1.23.2008

Federal Circuit Discusses Split Re Appellate Jurisdiction over Dismissals Without Prejudice

Per Doe v. U.S., --- F.3d ----, 2008 WL 170188 (Fed. Cir. Jan. 22, 2008):

[T]he government contends that the judgment is not final because the claims that were not dismissed for failure to state a claim were dismissed voluntarily and without prejudice. In the government's view, the judgment is not final because the claims that were dismissed voluntarily and without prejudice were not adjudicated. In support of its argument, the government relies on cases from the Second, Fifth, Seventh, and Eleventh Circuits that have found jurisdiction lacking when unresolved claims are voluntarily dismissed without prejudice. See Rabbi Jacob Joseph Sch. v. Province of Mendoza, 425 F.3d 207, 210 (2d Cir.2005) (“immediate appeal is unavailable to a plaintiff who seeks review of an adverse decision on some of its claims by voluntarily dismissing the others without prejudice.” (emphasis in original)); Marshall v. Kansas City S. Ry. Co., 378 F.3d 495, 499-500 (5th Cir.2004) (“a party cannot use voluntary dismissal without prejudice as an end-run around the final judgment rule” (emphasis in original)); West v. Macht, 197 F.3d 1185, 1189 (7th Cir.1999) (“The recent cases disallowing a sort of manufactured finality like that found in the present lawsuit are consistent with the fundamental policy disfavoring piecemeal appeals. Hence, West's voluntary dismissal without prejudice is under current law insufficient to create a final judgment.”); State Treasurer v. Barry, 168 F.3d 8, 11 (11th Cir.1999) ( “appellate jurisdiction over a non-final order cannot be created by dismissing the remaining claims without prejudice”).
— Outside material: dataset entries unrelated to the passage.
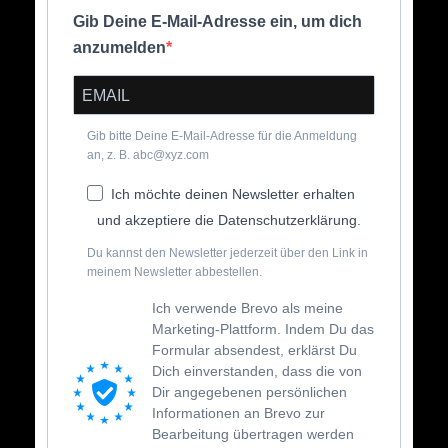
Gib Deine E-Mail-Adresse ein, um dich
anzumelden
Gib bitte Deine E-Mail-Adresse für die Anmeldung
an, z. B. abc@xyz.com
Ich möchte deinen Newsletter erhalten
und akzeptiere die Datenschutzerklärung.
Du kannst den Newsletter jederzeit über den Link in
meinem Newsletter abbestellen.
Ich verwende Brevo als meine
Marketing-Plattform. Indem Du das
Formular absendest, erklärst Du
Dich einverstanden, dass die von
Dir angegebenen persönlichen
Informationen an Brevo zur
Bearbeitung übertragen werden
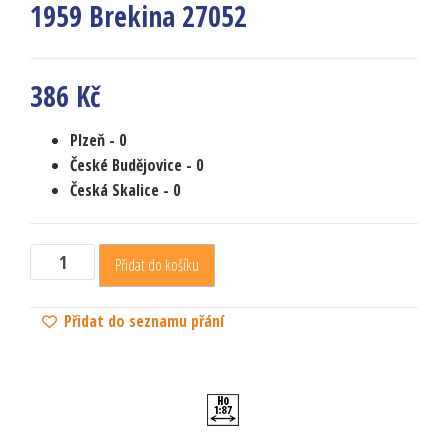
1959 Brekina 27052
386
Kč
Plzeň
- 0
České Budějovice
- 0
Česká Skalice
- 0
Přidat do košíku
Přidat do seznamu přání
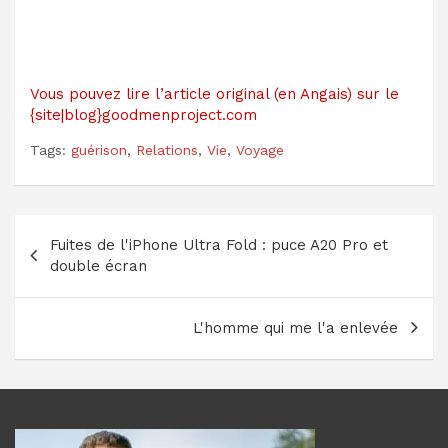
Vous pouvez lire l’article original (en Angais) sur le
{site|blog}goodmenproject.com
Tags:
guérison
,
Relations
,
Vie
,
Voyage
Navigation
Fuites de l'iPhone Ultra Fold : puce A20 Pro et
de
double écran
l’article
L'homme qui me l'a enlevée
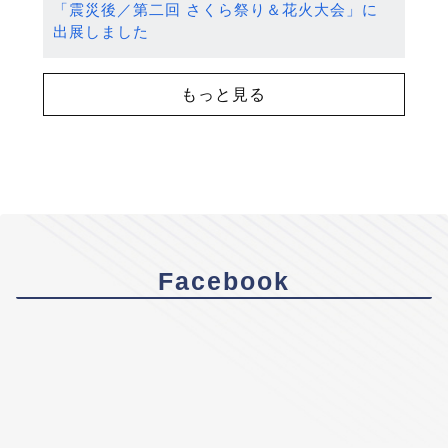
「震災後／第二回 さくら祭り＆花火大会」に
出展しました
もっと見る
Facebook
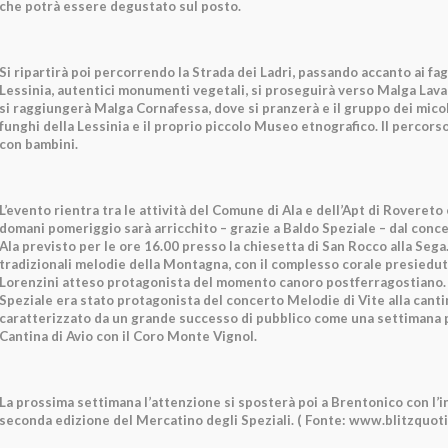
che potrà essere degustato sul posto.
Si ripartirà poi percorrendo la Strada dei Ladri, passando accanto ai fag
Lessinia, autentici monumenti vegetali, si proseguirà verso Malga Lava
si raggiungerà Malga Cornafessa, dove si pranzerà e il gruppo dei mico
funghi della Lessinia e il proprio piccolo Museo etnografico. Il percorso
con bambini.
L’evento rientra tra le attività del Comune di Ala e dell’Apt di Rovereto 
domani pomeriggio sarà arricchito – grazie a Baldo Speziale – dal conce
Ala previsto per le ore 16.00 presso la chiesetta di San Rocco alla Seg
tradizionali melodie della Montagna, con il complesso corale presiedut
Lorenzini atteso protagonista del momento canoro postferragostiano
Speziale era stato protagonista del concerto Melodie di Vite alla cant
caratterizzato da un grande successo di pubblico come una settimana p
Cantina di Avio con il Coro Monte Vignol.
La prossima settimana l’attenzione si sposterà poi a Brentonico con l’
seconda edizione del Mercatino degli Speziali. ( Fonte: www.blitzquoti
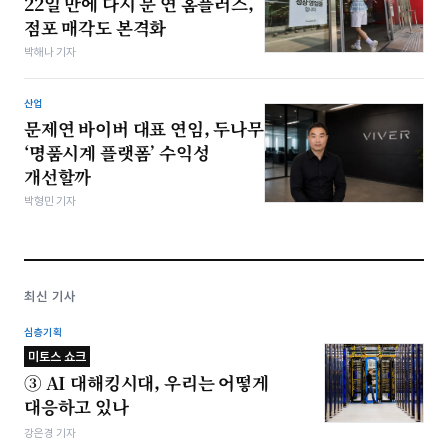
22일 만에 다시 문 연 홈플러스,
점포 매각도 본격화
박해나 기자
산업
문제연 바이버 대표 연임, 두나무
‘명품시계 플랫폼’ 수익성
개선할까
박형민 기자
최신 기사
심층기획
미토스 쇼크
③ AI 대해킹시대, 우리는 어떻게
대응하고 있나
강은경 기자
Our court has not adopted that position. In Nystrom v. Trex Co ., 339 F.3d 1347 (2003), we addressed a claim of patent infringement that was dismissed on summary judgment of noninfringement. Id. at 1349. The defendant had filed a counterclaim for a declaratory judgment of invalidity and unenforceability, but the district court did not reach those issues. Id. Instead, the court entered judgment for the defendant and stayed the counterclaim pending appeal. Id. Because the counterclaim remained pending, we held that the summary judgment order was not an appealable final judgment. Id. at 1351. We discussed, however, four “avenues of appeal” that the district court could have followed for the parties to have an appeal “as a matter of right.” Id. at 1350-51. One of those avenues was that “the district court could have dismissed the counterclaim without prejudice (either with or without a finding that the counterclaim was moot) following the grant of summary judgment of non-infringement.” Id. at 1351.

In this case, we see no reason to disavow our statement in Nystrom regarding dismissals without prejudice. Several other circuits have also declined to follow a bright line rule that judgments must always be treated as nonfinal whenever unresolved claims are voluntarily dismissed without prejudice. In James v. Price Stern Sloan, 283 F.3d 1064, 1069-70 (9th Cir.2002), the Ninth Circuit reviewed the split among the circuits on this issue, and adopted a rule that “when a party that has suffered an adverse partial judgment subsequently dismisses remaining claims without prejudice with the approval of the district court, and the record reveals no evidence of intent to manipulate our appellate jurisdiction, the judgment entered after the district court grants the motion to dismiss is final and appealable.” In adopting that rule, the James court followed the Sixth Circuit's approach in Hicks v. NLO, Inc., 825 F.2d 118 (6th Cir.1987), and the Eighth Circuit's approach in Chrysler Motors Corp. v. Thomas Auto Co., 939 F.2d 538 (8th Cir.1991). See James, 283 F.3d at 1069-70. In those cases, the courts exercised appellate jurisdiction over cases in which the district court had entered final judgment at the parties' request by dismissing remaining claims without prejudice. Hicks, 825 F.2d at 120 (“we hold that plaintiff's dismissal with the concurrence of the court of the only count of her complaint which remained unadjudicated imparted finality to the District Court's earlier order granting summary judgment.”); Chrysler Motors, 939 F.2d at 540 (same). The James court also noted that, although the Seventh Circuit has declined to exercise jurisdiction in appeals following a dismissal without prejudice, “it has done so only where the record revealed that the district court and the parties have schemed to create jurisdiction over an essentially interlocutory appeal.” 283 F.3d at 1069 (citing United States v. Kaufmann, 985 F.2d 884 (7th Cir.1993), and Horwitz v. Alloy Auto Co., 957 F.2d 1431 (7th Cir.1992)).